Smoke alarms and smoke detectors are some of the most common security devices on the market. In fact most residential dwellings are required by law to have a certain number of them installed in key areas. What makes a smoke alarm distinct from a smoke detector?
The difference between a smoke alarm and smoke detector is purely semantic. Really the devices are two in one: there is a smoke detection mechanism and then there is a corresponding alarm component. The two mechanisms work together to alert you to the presence of smoke with an audible siren. Take away one or the other and you have a useless device from a home hazard standpoint.
The term “smoke detector” is a bit more modern than “smoke alarm” and “alarm” is the most common term still used to shop for these critical devices.
Any good home security system is a multi-layered system of interconnected devices that serve to resist, monitor, detect, and alert, and pretty much in that order. For example, the locks on your doors and windows are perimeter resistance, while the smoke, fire and carbon monoxide detectors are a combination of detector and alert system. You can buy and install smoke alarms as standalone devices, but many home security systems include them as an important built-in component that can then be monitored centrally as effectively and efficiently as your door and window sensors.

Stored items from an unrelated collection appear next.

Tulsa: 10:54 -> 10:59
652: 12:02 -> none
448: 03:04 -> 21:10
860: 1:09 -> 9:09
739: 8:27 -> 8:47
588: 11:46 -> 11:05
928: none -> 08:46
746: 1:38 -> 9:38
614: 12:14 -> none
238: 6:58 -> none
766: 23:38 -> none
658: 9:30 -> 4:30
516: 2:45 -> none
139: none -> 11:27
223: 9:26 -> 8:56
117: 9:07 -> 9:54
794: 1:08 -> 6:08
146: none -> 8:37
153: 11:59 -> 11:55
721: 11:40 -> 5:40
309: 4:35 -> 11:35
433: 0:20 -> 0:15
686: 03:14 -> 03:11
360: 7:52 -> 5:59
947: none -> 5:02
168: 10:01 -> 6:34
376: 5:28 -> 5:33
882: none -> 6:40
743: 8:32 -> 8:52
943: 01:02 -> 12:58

Most of the common smoke alarms and detectors have a simple inner mechanism. A pair of metal conductive plates have a small electric charge between them; when even a trace amount of smoke gets between them the charge is interrupted or the circuit is broken. Once this circuit is broken the alarm is tripped and you hear the ensuing loud siren. It’s intentionally aggravating and loud. It’s designed to wake even sound sleepers. And since smoke and fire pose the biggest risk to you and your family while you’re sleeping, the alarms are quite effective. And they are quite inexpensive to install and maintain.